Persian Tales by David Lockhard Roertson Lorimer, 1910 - Once upon a time there was a time when there was no one but God…so begins many of these wonderful stories from Persia. There is also a section vocabulary and pronunciation section at the end of the book.

The Stories Mother Nature Told Her Children, by Jane Andrews, 1888

Summer Legends by Rudolph Baumbach, Translated by Helen B. Dole, c.1888. Twenty-two legends to celebrate the season including The Legend of the Daisy, The Clover Leaf, and more.

Tales of Laughter from 1908. A collection tales from Ireland, Spain, France, Russia and other countries from around the globe. They are sure to have you smiling with delight!

And if you missed the previous blog posts of public domain story collections go to:

© Karen Chace, 2011


FairyTaleLover said...

Thanks for nice list of folktales. I am trying to find out more of an illustrator of Chinese Book of Wonders Li Chu-T'ang, but it seems there is no useful data on the web. Do you have any reliable info about him (date of birth, death maybe)? I want to figure out if his illustrations are in public domain or not. Thanks again and all the best with your blog!

Karen Chace said...


I am pleased you like the blog list of folktales.
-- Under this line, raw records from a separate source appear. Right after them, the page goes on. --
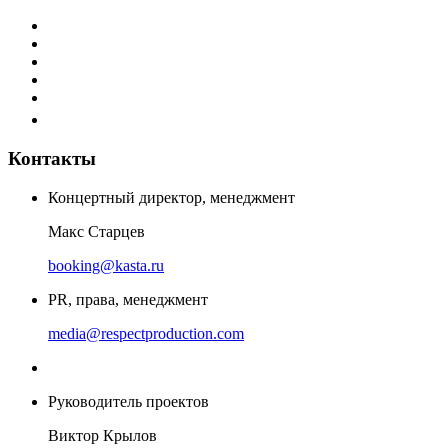
Контакты
Концертный директор, менеджмент
Макс Старцев
booking@kasta.ru
PR, права, менеджмент
media@respectproduction.com
Руководитель проектов
Виктор Крылов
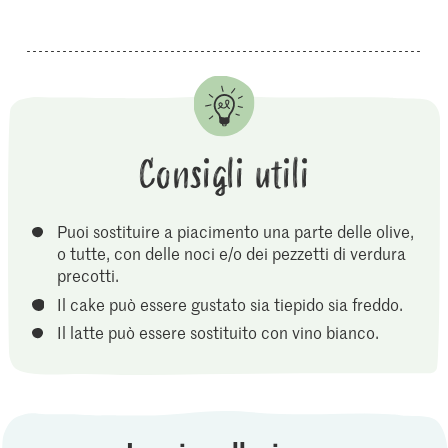
Consigli utili
Puoi sostituire a piacimento una parte delle olive,
o tutte, con delle noci e/o dei pezzetti di verdura
precotti.
Il cake può essere gustato sia tiepido sia freddo.
Il latte può essere sostituito con vino bianco.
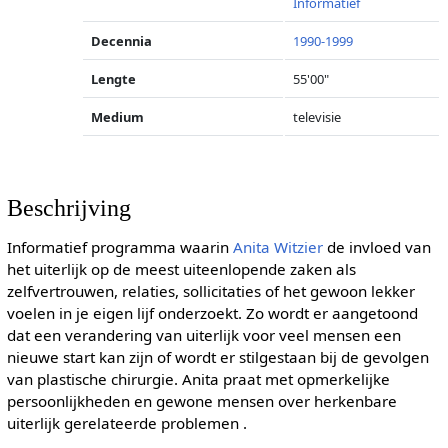
Informatief
Decennia
1990-1999
Lengte
55'00"
Medium
televisie
Beschrijving
Informatief programma waarin
Anita Witzier
de invloed van
het uiterlijk op de meest uiteenlopende zaken als
zelfvertrouwen, relaties, sollicitaties of het gewoon lekker
voelen in je eigen lijf onderzoekt. Zo wordt er aangetoond
dat een verandering van uiterlijk voor veel mensen een
nieuwe start kan zijn of wordt er stilgestaan bij de gevolgen
van plastische chirurgie. Anita praat met opmerkelijke
persoonlijkheden en gewone mensen over herkenbare
uiterlijk gerelateerde problemen .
Thank you for writing. As for Li Chu-Tang, I did a bit of research and came up empty. The book was published in 1919 so it is highly likely he is no long alive. I didn't find any reference to a helpful biography.

Anything published in the US before 1923 is in the public domain, but I am not positive that applies to illustrations. The best thing to do would be to contact the publisher if they are still in business. Good luck!


FairyTaleLover said...

Hi, me again:)

Yes, everything published in USA (with exception of some districts), including illustrations, is public domain in USA, but I am not from USA and we have a rule of author's life + 70 years (like most countries in Europe + USA for works published after 1923), so we are not in clear area. Another problem are patents (some Disney's work is not in public domain for example)and 'replicas' (photo of art piece for example)...

I guess I have to continue with my search. Have a great time and see you around!